Two neighbors sit nearly level at the top of Crowdfire's similarity graph — John Legere at 0.91 and YouTube Creators at 0.91 — and they represent genuinely different audience neighborhoods: a Professionals subcategory figure on one side, a Technology subcategory platform on the other. That two-peak structure is the defining feature of this graph.

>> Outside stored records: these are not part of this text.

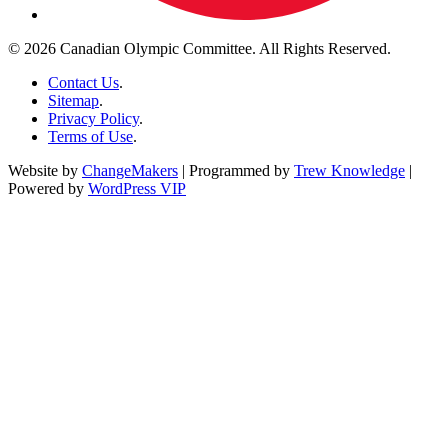
© 2026 Canadian Olympic Committee. All Rights Reserved.
Contact Us
.
Sitemap
.
Privacy Policy
.
Terms of Use
.
Website by
ChangeMakers
| Programmed by
Trew Knowledge
|
Powered by
WordPress VIP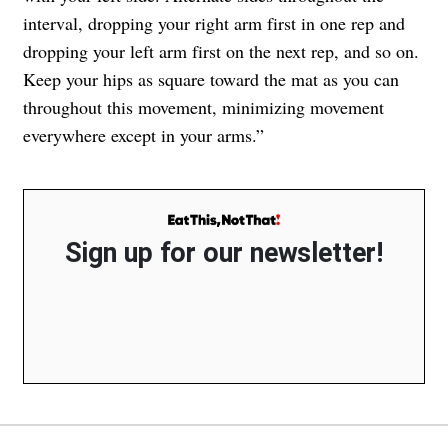
interval, dropping your right arm first in one rep and
dropping your left arm first on the next rep, and so on.
Keep your hips as square toward the mat as you can
throughout this movement, minimizing movement
everywhere except in your arms.”
Sign up for our newsletter!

The shape is two-peak, meaning the audience doesn't consolidate around a single pole. Below those two leaders, the next tier — KalaniBallFree (0.90, Athletes), YouTube (0.90, Entertainment Platforms), and Comcast Business (0.89, Telecommunications) — pulls in a third direction: consumer telecommunications and platform brands. Tallying the subcategories across all 10 neighbors reveals a notably cross-kind pattern. Crowdfire's own subcategory is Tools and Resources; only one neighbor, Twitter Live (0.85), shares that classification. The remaining nine span Professionals, Technology, Athletes, Entertainment Platforms, Telecommunications (twice, with ZTE USA at 0.87 and Samsung Mobile US at 0.87), Grocery and Superstores (CVS Pharmacy, 0.87), Department Stores (Macy's, 0.85), and Musicians and Bands (Flo Rida, 0.85). No other Tools and Resources entity appears in the top 10 beyond Twitter Live.
The audience Crowdfire draws looks far less like the audience of comparable tools than it does like the audiences of mobile carriers, consumer platforms, and mainstream celebrity accounts — a cross-kind spread that suggests a broad, digitally active consumer base rather than a specialist professional one.